BF           : Sampean kok pinter? – Dengan wajah takjub –

MG        : Aku kok…(sambil meringis)

BF           : Trus Preman yang rame sekarang itu apa? (sambil nyeruput kopi. Gelambir dagunya bergerak-gerak)

MG        : Saya teruskan… ( juga sambil minum kopi yang tinggal seteguk lalu melanjutkan omongannya).

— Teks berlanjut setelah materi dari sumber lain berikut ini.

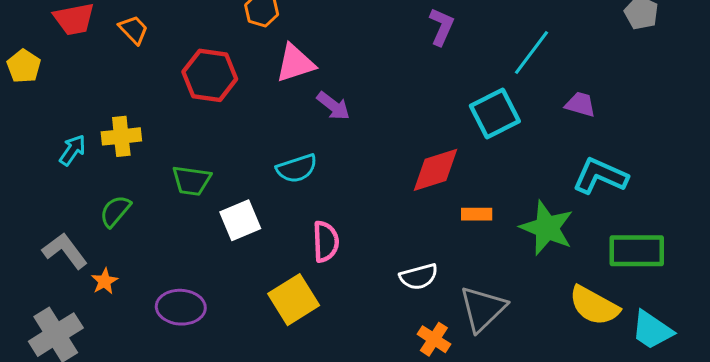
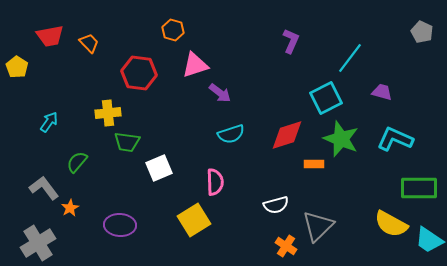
yellow cross: (121, 136) -> (108, 113), moved
cyan semicircle: (297, 168) -> (231, 134), moved
green star: (547, 228) -> (341, 139), moved

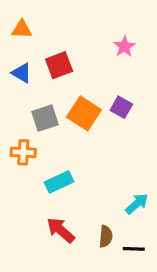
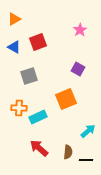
orange triangle: (22, 29) -> (14, 19), turned -32
orange square: (84, 113) -> (66, 99), moved, turned 35
orange cross: (23, 152) -> (19, 108), moved

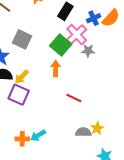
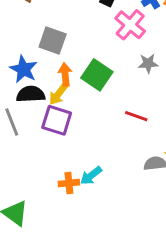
green square: (61, 45) -> (97, 75), moved
gray star: (88, 51) -> (148, 63), moved
orange arrow: (56, 68) -> (65, 74), moved

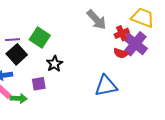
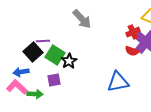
gray arrow: (96, 20) -> (82, 19), moved
green square: (40, 37) -> (55, 55), moved
purple line: (12, 40) -> (43, 41), moved

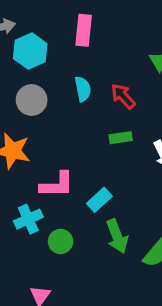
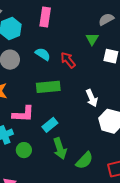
cyan semicircle: (83, 89) -> (43, 54), turned -49
green rectangle: (121, 138) -> (48, 87), moved, size x1.6

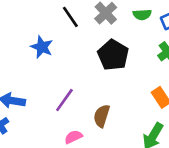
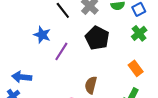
purple line: (64, 100) -> (61, 51), moved

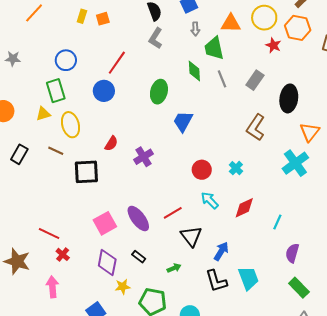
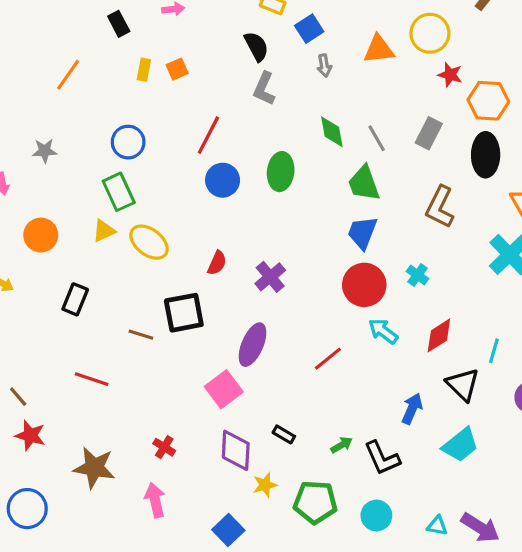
orange hexagon: (298, 28) -> (488, 101), moved
green trapezoid: (214, 48) -> (364, 183), moved
blue circle: (104, 91) -> (223, 180), moved
blue trapezoid: (183, 121) -> (362, 233), moved
yellow ellipse: (71, 125) -> (149, 242), turned -30
brown line: (56, 151) -> (141, 335), moved
red circle: (202, 170) -> (364, 285), size x1.4
purple ellipse: (138, 219) -> (252, 345), moved, turned 68
red line: (49, 233) -> (92, 379), moved
black triangle: (191, 236) -> (463, 385), moved
cyan trapezoid: (248, 278) -> (460, 445), turned 80
black L-shape: (216, 281) -> (382, 458), moved

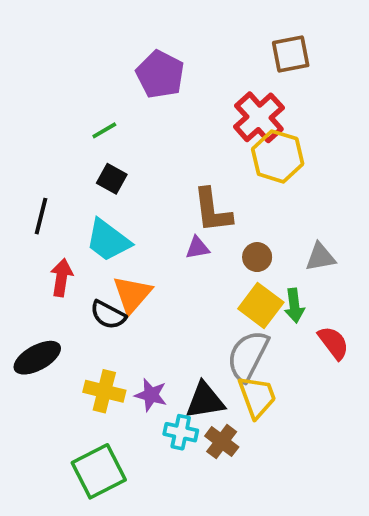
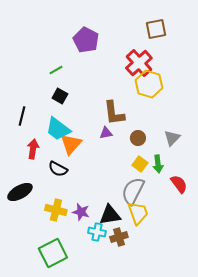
gray triangle: (320, 257) -> (172, 138), turned -36
orange triangle: (132, 294) -> (71, 144), moved
yellow square: (261, 306) -> (140, 164), size x0.7
brown cross: (222, 442) -> (119, 237), turned 36

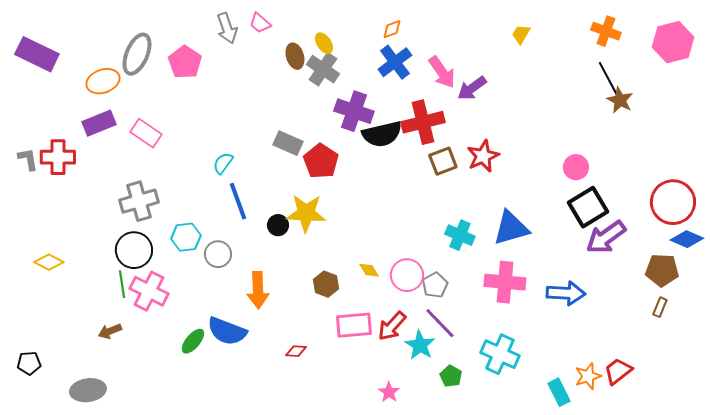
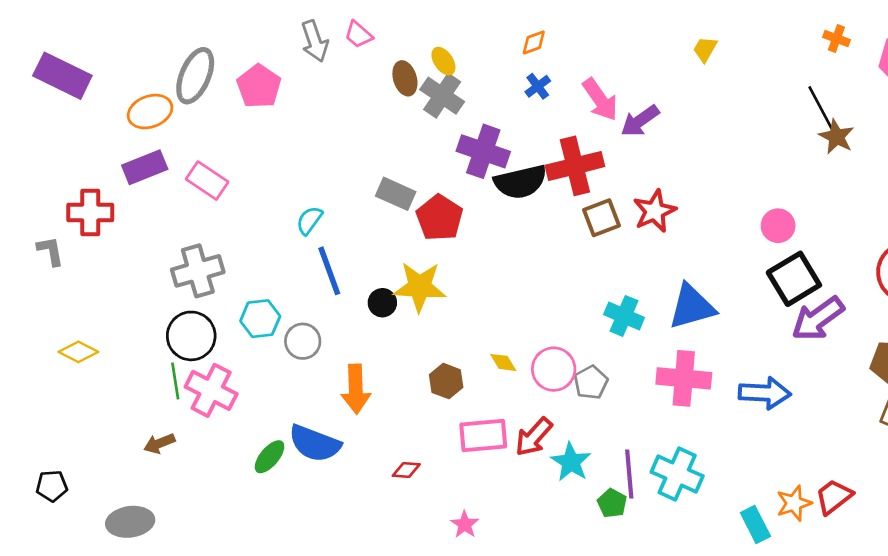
orange cross: (606, 31) -> (836, 39), moved, size x0.7
blue cross: (395, 62) -> (538, 86), size x0.6
gray L-shape: (28, 159) -> (50, 251), moved
purple line: (440, 323) -> (629, 474), moved, turned 39
pink star: (389, 392) -> (465, 524), moved

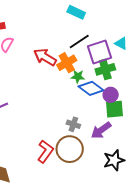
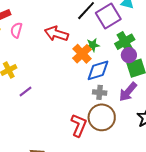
orange cross: (67, 63) -> (82, 54), moved
green cross: (105, 69) -> (125, 42), moved
blue diamond: (91, 88) -> (98, 70), moved, turned -40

Jagoan-jagoan itu ada yang iba melihat kesengsaran pribumiT ertindas mental dan ekonominya. Sementara para pendatang dan penguasa hidup bermewah-mewahan. Maka para jawara itu menyediakan diri untuk menjadi pelindung dan jaminan keamanan bagi bangsanya sendiri. Dan kompeni beserta kroninya tidak lagi menjamah pribumi yang dijaga Vrijman.

BF           : Nah sekarang kok terbalik? Yang ditekan dan ditakuti malah rakyat?

MG        : Itu Preman Sesat.

Jawab Mat Gholil tegas. Dia bergegas berucap lagi.

MG        : Jangankan Preman bisa sesat. Pejabat, Ulama, Guru, Kyai atau apapun bisa sesat.

Mat Gholilpun berdiri dan menuju penjual kopi. Uang dua ribu dari BF masih ditambahi empat lembar dua ribuan.

Merekapun lupa bab apa yang mereka bicarakan. Tapi yang jelas mereka berpisah dengan diam-diam. Mat Gholil rugi delapan ribu rupiah untuk dua gelas kopi serta 2 pisang goreng.